By Betty J. Kekse
Spring is here and what better way to celebrate than a delicious salad. This simple and quick recipe combines some of my favorite foods- lemon, capers, tomatoes, and arugula. Hope you enjoy this recipe and remember if the dinner doesn’t work out tonight you will have tomorrow to cook again. Cheers!
Lemon Shrimp Salad Recipe
Serves 2
Ingredients:
- 3TB – avocado oil
- 1 – shallot, diced
- 4 – cloves of garlic; minced
- 1lb – shrimp
- 2TB – capers; drained and rinsed
- 6oz – cherry tomatoes
- Juice from 1 lemon
- 1TB – rice vinegar
- black pepper
- kosher salt
- 5 cups – fresh arugula
Directions:
- In a large skillet, heat avocado oil over med-high heat. Add shallots and cook, stirring occasionally for 3-4 minutes, until just browning.
- Add garlic and cook for 30 seconds until just fragrant.

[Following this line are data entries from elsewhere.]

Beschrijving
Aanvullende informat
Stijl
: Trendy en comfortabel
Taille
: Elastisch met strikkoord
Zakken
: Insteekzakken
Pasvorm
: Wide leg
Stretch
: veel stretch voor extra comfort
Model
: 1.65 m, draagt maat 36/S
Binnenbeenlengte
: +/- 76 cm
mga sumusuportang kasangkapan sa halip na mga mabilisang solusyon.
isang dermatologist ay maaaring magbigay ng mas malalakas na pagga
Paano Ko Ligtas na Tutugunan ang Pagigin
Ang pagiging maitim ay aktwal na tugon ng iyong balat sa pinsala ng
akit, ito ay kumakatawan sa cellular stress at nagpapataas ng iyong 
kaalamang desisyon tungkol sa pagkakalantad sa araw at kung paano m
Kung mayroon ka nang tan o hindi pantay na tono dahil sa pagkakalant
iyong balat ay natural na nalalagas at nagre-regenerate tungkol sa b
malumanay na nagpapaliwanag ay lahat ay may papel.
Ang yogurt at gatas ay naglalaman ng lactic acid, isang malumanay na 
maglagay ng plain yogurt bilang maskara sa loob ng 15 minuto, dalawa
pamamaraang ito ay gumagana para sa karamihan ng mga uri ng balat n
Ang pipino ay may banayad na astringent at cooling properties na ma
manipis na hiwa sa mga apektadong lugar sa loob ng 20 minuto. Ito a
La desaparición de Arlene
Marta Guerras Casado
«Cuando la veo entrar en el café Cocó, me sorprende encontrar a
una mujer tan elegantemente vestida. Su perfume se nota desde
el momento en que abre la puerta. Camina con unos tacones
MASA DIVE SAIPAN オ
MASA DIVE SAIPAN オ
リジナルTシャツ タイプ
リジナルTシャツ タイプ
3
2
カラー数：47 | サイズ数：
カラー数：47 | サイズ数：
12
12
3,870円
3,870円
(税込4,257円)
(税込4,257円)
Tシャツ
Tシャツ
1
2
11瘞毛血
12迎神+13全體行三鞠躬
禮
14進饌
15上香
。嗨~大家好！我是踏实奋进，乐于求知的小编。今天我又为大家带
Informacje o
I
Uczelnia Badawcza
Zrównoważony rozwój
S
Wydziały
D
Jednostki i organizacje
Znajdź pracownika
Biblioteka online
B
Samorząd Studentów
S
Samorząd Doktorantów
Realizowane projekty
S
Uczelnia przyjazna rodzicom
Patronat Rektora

- Stir in shrimp, capers, tomatoes, lemon juice and rice vinegar. Cook over medium heat for 10-15 minutes. Until shrimp is pink and cooked through.
- Let rest for about 5 minutes
- Divide the arugula on two plates and top with the cooked shrimp mixture using the sauce as dressing for the salad. Serve and enjoy!